**Data to examine:**
##########

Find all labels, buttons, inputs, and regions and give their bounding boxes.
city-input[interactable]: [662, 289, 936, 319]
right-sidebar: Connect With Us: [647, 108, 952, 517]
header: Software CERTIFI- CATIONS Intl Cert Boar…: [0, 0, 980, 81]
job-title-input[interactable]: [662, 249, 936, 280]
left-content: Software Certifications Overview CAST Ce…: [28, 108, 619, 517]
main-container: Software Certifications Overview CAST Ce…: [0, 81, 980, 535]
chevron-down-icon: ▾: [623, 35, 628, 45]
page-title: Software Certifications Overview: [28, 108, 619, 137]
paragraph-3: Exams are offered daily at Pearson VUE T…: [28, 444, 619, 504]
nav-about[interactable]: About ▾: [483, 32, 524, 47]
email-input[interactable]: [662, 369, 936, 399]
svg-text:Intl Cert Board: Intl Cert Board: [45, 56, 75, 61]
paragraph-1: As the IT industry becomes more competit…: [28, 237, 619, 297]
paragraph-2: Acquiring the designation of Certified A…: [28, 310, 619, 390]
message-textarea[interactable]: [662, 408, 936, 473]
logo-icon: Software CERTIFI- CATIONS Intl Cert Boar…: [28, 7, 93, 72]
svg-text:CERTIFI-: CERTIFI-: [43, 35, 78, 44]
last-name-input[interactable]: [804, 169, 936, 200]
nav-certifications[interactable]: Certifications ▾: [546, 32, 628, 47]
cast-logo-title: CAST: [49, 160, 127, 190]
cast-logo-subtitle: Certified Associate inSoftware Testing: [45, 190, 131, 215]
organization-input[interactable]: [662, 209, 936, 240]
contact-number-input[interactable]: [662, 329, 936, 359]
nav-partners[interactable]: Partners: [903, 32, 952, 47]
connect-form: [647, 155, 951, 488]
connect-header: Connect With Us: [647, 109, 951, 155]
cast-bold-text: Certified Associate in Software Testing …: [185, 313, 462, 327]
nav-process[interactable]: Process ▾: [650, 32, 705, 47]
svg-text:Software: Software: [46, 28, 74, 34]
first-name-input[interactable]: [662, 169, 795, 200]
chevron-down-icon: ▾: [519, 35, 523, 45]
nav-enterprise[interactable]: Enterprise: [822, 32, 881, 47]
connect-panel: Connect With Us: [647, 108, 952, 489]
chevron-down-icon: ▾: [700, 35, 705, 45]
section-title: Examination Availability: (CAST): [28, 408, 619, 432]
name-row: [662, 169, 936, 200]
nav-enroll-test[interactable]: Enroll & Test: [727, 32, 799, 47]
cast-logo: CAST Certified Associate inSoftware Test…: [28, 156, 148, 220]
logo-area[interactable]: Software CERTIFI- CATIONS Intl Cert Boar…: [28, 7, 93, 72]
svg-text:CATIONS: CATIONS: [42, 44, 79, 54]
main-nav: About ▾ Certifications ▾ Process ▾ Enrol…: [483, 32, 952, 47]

##########

Reproduce every entry above. Make each line identical to the original.

**Solution to the exercise:**
Find all labels, buttons, inputs, and regions and give their bounding boxes.
city-input[interactable]: [662, 289, 936, 319]
right-sidebar: Connect With Us: [647, 108, 952, 517]
header: Software CERTIFI- CATIONS Intl Cert Boar…: [0, 0, 980, 81]
job-title-input[interactable]: [662, 249, 936, 280]
left-content: Software Certifications Overview CAST Ce…: [28, 108, 619, 517]
main-container: Software Certifications Overview CAST Ce…: [0, 81, 980, 535]
chevron-down-icon: ▾: [623, 35, 628, 45]
page-title: Software Certifications Overview: [28, 108, 619, 137]
paragraph-3: Exams are offered daily at Pearson VUE T…: [28, 444, 619, 504]
nav-about[interactable]: About ▾: [483, 32, 524, 47]
email-input[interactable]: [662, 369, 936, 399]
svg-text:Intl Cert Board: Intl Cert Board: [45, 56, 75, 61]
paragraph-1: As the IT industry becomes more competit…: [28, 237, 619, 297]
paragraph-2: Acquiring the designation of Certified A…: [28, 310, 619, 390]
message-textarea[interactable]: [662, 408, 936, 473]
logo-icon: Software CERTIFI- CATIONS Intl Cert Boar…: [28, 7, 93, 72]
svg-text:CERTIFI-: CERTIFI-: [43, 35, 78, 44]
last-name-input[interactable]: [804, 169, 936, 200]
nav-certifications[interactable]: Certifications ▾: [546, 32, 628, 47]
cast-logo-title: CAST: [49, 160, 127, 190]
cast-logo-subtitle: Certified Associate inSoftware Testing: [45, 190, 131, 215]
organization-input[interactable]: [662, 209, 936, 240]
contact-number-input[interactable]: [662, 329, 936, 359]
nav-partners[interactable]: Partners: [903, 32, 952, 47]
connect-form: [647, 155, 951, 488]
connect-header: Connect With Us: [647, 109, 951, 155]
cast-bold-text: Certified Associate in Software Testing …: [185, 313, 462, 327]
nav-process[interactable]: Process ▾: [650, 32, 705, 47]
svg-text:Software: Software: [46, 28, 74, 34]
first-name-input[interactable]: [662, 169, 795, 200]
chevron-down-icon: ▾: [519, 35, 523, 45]
nav-enterprise[interactable]: Enterprise: [822, 32, 881, 47]
connect-panel: Connect With Us: [647, 108, 952, 489]
chevron-down-icon: ▾: [700, 35, 705, 45]
section-title: Examination Availability: (CAST): [28, 408, 619, 432]
name-row: [662, 169, 936, 200]
nav-enroll-test[interactable]: Enroll & Test: [727, 32, 799, 47]
cast-logo: CAST Certified Associate inSoftware Test…: [28, 156, 148, 220]
logo-area[interactable]: Software CERTIFI- CATIONS Intl Cert Boar…: [28, 7, 93, 72]
svg-text:CATIONS: CATIONS: [42, 44, 79, 54]
main-nav: About ▾ Certifications ▾ Process ▾ Enrol…: [483, 32, 952, 47]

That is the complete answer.